Consumer Promotion: Promotions like contests, lucky draw, exchange offers etc. will help in brand awareness and better brand recall. This way they can capture a good part of replacement demand.

• Celebrity Endorsement: The company can rope in a celebrity to endorse its brand in a fresh advert. This way the brand can be benefited from celebrities brand equity. We suggest rope in a sports icon or a bollywood star rather than the inconspicuous couple (as per the current ads) where the recall value is poor. This will also help in better brand awareness.

• Association with events: To regain old customers and to regain visibility, Association with events can help. Onida’s problem of low visibility will be solved with its sponsorship of events like cricket matches (ICC World Cup 2011 & IPL-4), rock shows, other games, marathons etc. (LG co-sponsored ICC World Cup 2003 and got tremendous mileage in terms of increased sales and brand building.)

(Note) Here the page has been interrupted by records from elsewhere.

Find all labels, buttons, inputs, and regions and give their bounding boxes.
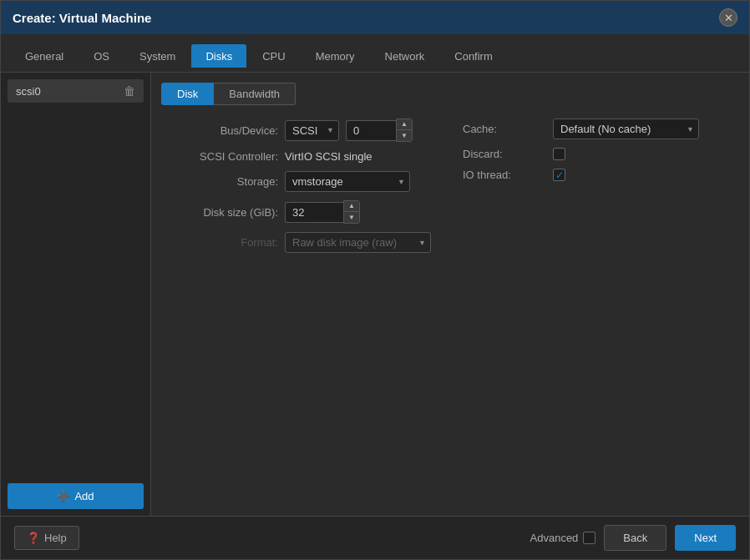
storage-select-wrap: vmstorage [285,171,410,192]
device-number-input[interactable] [346,120,396,141]
question-icon: ❓ [27,532,40,544]
back-button[interactable]: Back [604,525,666,551]
footer: ❓ Help Advanced Back Next [1,516,749,559]
tab-os[interactable]: OS [79,44,124,68]
device-down-btn[interactable]: ▼ [397,130,412,141]
tabs-bar: General OS System Disks CPU Memory Netwo… [1,34,749,73]
disk-sidebar: scsi0 🗑 ➕ Add [1,73,151,516]
bus-device-row: Bus/Device: SCSI IDE SATA VirtIO [161,119,438,142]
tab-cpu[interactable]: CPU [248,44,299,68]
advanced-checkbox[interactable] [583,532,595,544]
cache-select[interactable]: Default (No cache) No cache Write throug… [553,119,699,139]
form-right: Cache: Default (No cache) No cache Write… [463,119,739,253]
format-row: Format: Raw disk image (raw) QEMU image … [161,232,438,253]
footer-left: ❓ Help [14,526,79,550]
tab-disks[interactable]: Disks [191,44,246,68]
sidebar-item-label: scsi0 [16,85,41,98]
disk-size-down-btn[interactable]: ▼ [344,212,359,223]
cache-select-wrap: Default (No cache) No cache Write throug… [553,119,699,139]
format-label: Format: [161,236,278,249]
cache-label: Cache: [463,123,546,135]
scsi-controller-value: VirtIO SCSI single [285,150,372,163]
tab-system[interactable]: System [125,44,190,68]
add-button[interactable]: ➕ Add [8,483,144,509]
discard-row: Discard: [463,148,739,160]
delete-icon[interactable]: 🗑 [124,84,135,98]
disk-size-spinbox-btns: ▲ ▼ [343,200,360,224]
tab-memory[interactable]: Memory [302,44,369,68]
form-left: Bus/Device: SCSI IDE SATA VirtIO [161,119,438,253]
format-select[interactable]: Raw disk image (raw) QEMU image format (… [285,232,431,253]
subtab-disk[interactable]: Disk [161,83,214,105]
cache-row: Cache: Default (No cache) No cache Write… [463,119,739,139]
advanced-wrap: Advanced [530,532,596,544]
window-title: Create: Virtual Machine [13,11,151,25]
storage-row: Storage: vmstorage [161,171,438,192]
subtab-bandwidth[interactable]: Bandwidth [214,83,296,105]
titlebar: Create: Virtual Machine ✕ [1,1,749,34]
bus-select-wrap: SCSI IDE SATA VirtIO [285,120,339,141]
io-thread-row: IO thread: ✓ [463,169,739,181]
tab-network[interactable]: Network [371,44,439,68]
sidebar-item-scsi0[interactable]: scsi0 🗑 [8,79,144,103]
help-button[interactable]: ❓ Help [14,526,79,550]
advanced-label: Advanced [530,532,579,544]
main-panel: Disk Bandwidth Bus/Device: SCSI IDE SATA [151,73,749,516]
scsi-controller-row: SCSI Controller: VirtIO SCSI single [161,150,438,163]
device-spinbox-btns: ▲ ▼ [396,119,413,142]
plus-icon: ➕ [57,490,70,502]
storage-label: Storage: [161,175,278,188]
discard-label: Discard: [463,148,546,160]
device-up-btn[interactable]: ▲ [397,119,412,130]
disk-size-input[interactable] [285,202,343,223]
bus-select[interactable]: SCSI IDE SATA VirtIO [285,120,339,141]
discard-checkbox[interactable] [553,148,565,160]
tab-confirm[interactable]: Confirm [440,44,507,68]
io-thread-checkbox[interactable]: ✓ [553,169,565,181]
next-button[interactable]: Next [675,525,736,551]
storage-select[interactable]: vmstorage [285,171,410,192]
disk-size-label: Disk size (GiB): [161,206,278,219]
disk-size-spinbox: ▲ ▼ [285,200,360,224]
close-button[interactable]: ✕ [719,8,737,27]
disk-size-up-btn[interactable]: ▲ [344,201,359,212]
tab-general[interactable]: General [11,44,78,68]
io-thread-label: IO thread: [463,169,546,181]
disk-size-row: Disk size (GiB): ▲ ▼ [161,200,438,224]
device-spinbox: ▲ ▼ [346,119,413,142]
scsi-controller-label: SCSI Controller: [161,150,278,163]
bus-device-label: Bus/Device: [161,124,278,137]
format-select-wrap: Raw disk image (raw) QEMU image format (… [285,232,431,253]
disk-form: Bus/Device: SCSI IDE SATA VirtIO [161,119,739,253]
subtabs-bar: Disk Bandwidth [161,83,739,105]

• Innovative Advertisement: They should come up with catchy advertisement ahead of Cricket World Cup and IPL-4 season. Their decades old ‘Devil’ can be portrayed to find a connect with today’s mid-age generation, who are their potential customers.

Branding Strategy 

1. Brand Positioning: They positioning strategy is different in each segment, e.g. Onida LCD TVs are not as expensive compared to Samsung, LG, Videocon, etc. but among the colour TVs, it is much more expensive and considered as a premium product. Consumers don’t have much clarity about what does Onida stand for? There is a disconnect between Brand identity and brand image.

      Onida should stick to a uniform positioning strategy (One message –one voice) throughout..

2. Brand Image: Everything is fine with the brand. People recognize the brand. Even though exposure is limited, the brand enjoys immediate recognition. Onida is known as a quality brand of TV in India. It needs to only remind the target customers of its rich heritage. It should project itself as a good quality, value-for-money brand.

3. Brand Communication: The Company should go for a better adverting. The company can rope in a celebrity to endorse its brand. This way the brand can be benefited from celebrity’s brand equity. We suggest roping in a sports icon or a bollywood star rather than the inconspicuous couple (as per the current ads) where the recall value is poor. Nothing but the truth

4. Monitoring & Review: The conversion rate of Onida TV (during purchase evaluation) will be a good measure of efficiency of the strategy. Communication programs can be evaluated through the ‘Reach, Frequency & Impact’ analysis of Ads. The sales figures will indicate the consumer preference towards Onida brand, especially during purchase before World Cup and IPL-4. Unaided recall for brand salience can be used.

Possible New Product Development (NPD)

They can also focus on making the product with multi-functionality (e.g. TV with headphone). Middle class consumers would welcome a Many-in-one product as TV. New products with future technologies such as HD, LED can be launched.